Арест в мае 34 года… Анна Андреевна присутствовала при аресте, как раз приехала в этот день из Ленинграда. Сначала высылка была в Чердынь. После моей телеграммы, а я телеграфировала Сталину и копию Бухарину, Бухарин написал письмо Сталину, в котором в конце написал: “и Пастернак тоже волнуется”. Это причина, почему Сталин позвонил и сделал Пастернака рупором своей милости. В Чердыни через две недели нам сообщили, что дело пересмотрено и предложили выбирать город. “Минус” какой-то дали, “минус одиннадцать”, по-моему. Нужно было выбирать в течение десяти минут, нигде в провинции у нас знакомых не было. Мы вспомнили, что у одного ташкентского биолога, Леонова, отец в Воронеже, и поэтому выбрали Воронеж. Но этого отца мы так никогда и не видели.

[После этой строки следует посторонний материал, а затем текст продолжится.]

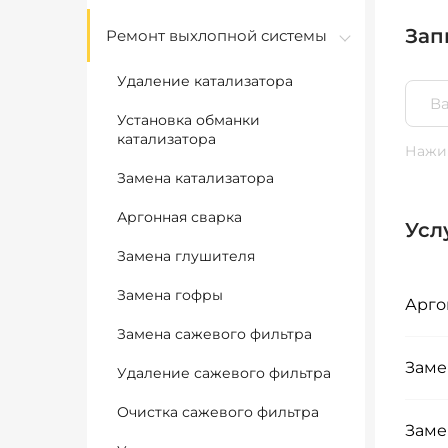
Зап
Ремонт выхлопной системы
Удаление катализатора
Установка обманки
катализатора
Нажим
Замена катализатора
Аргонная сварка
Усл
Замена глушителя
Замена гофры
Арго
Замена сажевого фильтра
Заме
Удаление сажевого фильтра
Очистка сажевого фильтра
Заме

В Воронеже… О Воронеже всё подробно рассказано. Борис Леонидович почему-то не рассказал ни мне, ни моему брату, ни Анне Андреевне о разговоре со Сталиным. Позвонил моему брату, сказал, что всё будет хорошо. Но не сказал, не пришел, хотя с братом встречался постоянно. Я узнала случайно от Шенгели, во второй приезд в Москву летом пошла к Пастернаку, и Пастернак передал мне в деталях этот разговор. Я тогда же при нем записала его. У нас были по этому поводу очень крупные разговоры.

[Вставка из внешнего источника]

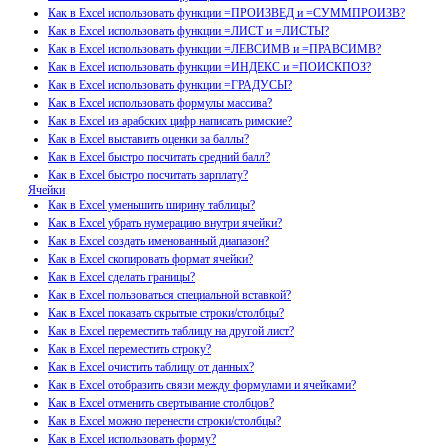
Как в Excel использовать функции =ПРОИЗВЕД и =СУММПРОИЗВ?
Как в Excel использовать функции =ЛИСТ и =ЛИСТЫ?
Как в Excel использовать функции =ЛЕВСИМВ и =ПРАВСИМВ?
Как в Excel использовать функции =ИНДЕКС и =ПОИСКПОЗ?
Как в Excel использовать функции =ГРАДУСЫ?
Как в Excel использовать формулы массива?
Как в Excel из арабских цифр написать римские?
Как в Excel выставить оценки за баллы?
Как в Excel быстро посчитать средний балл?
Как в Excel быстро посчитать зарплату?
Ячейки
Как в Excel уменьшить ширину таблицы?
Как в Excel убрать нумерацию внутри ячейки?
Как в Excel создать именованный диапазон?
Как в Excel скопировать формат ячейки?
Как в Excel сделать границы?
Как в Excel пользоваться специальной вставкой?
Как в Excel показать скрытые строки/столбцы?
Как в Excel переместить таблицу на другой лист?
Как в Excel переместить строку?
Как в Excel очистить таблицу от данных?
Как в Excel отобразить связи между формулами и ячейками?
Как в Excel отменить свертывание столбцов?
Как в Excel можно перенести строки/столбцы?
Как в Excel использовать форму?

А дальше всё ясно, всё описано очень подробно. Только два слова: в тридцать восьмом году уже совершенно было нечем жить, невозможно, мы просто помирали, и никто не давал денег, работать нельзя было, кошмар какой-то. И вдруг Союз писателей предложил ехать в санаторий на два месяца. Санаторий назывался “Саматиха”, в писательский санаторий не пустили. Вероятно, в эту “Саматиху” отправили, чтобы удобнее было забрать, потому что там он был через две недели арестован. Это была ловушка. ‹…›
Волошин, окруженный целой толпой женщин, вроде секты что-то… И то, что он называл мистификациями… Первая история – это очень крупная ссора с Гумилевым. Я точно не помню, из чего она состояла и в чем было дело, но это очень крупный скандал был. Второе – неслыханное количество анекдотических рассказов, снижающих Мандельштама. Третье – ссора с Эренбургом. Очень примитивная, Эренбурга обвинили в краже кастрюли. Ни Мандельштам, ни Эренбург при жизни Волошина не ездили в Коктебель, я раз поехала одна. Волошин меня зазвал, встретил и долго и пространно объяснял, что это всё мистификации, что не надо обращать внимания.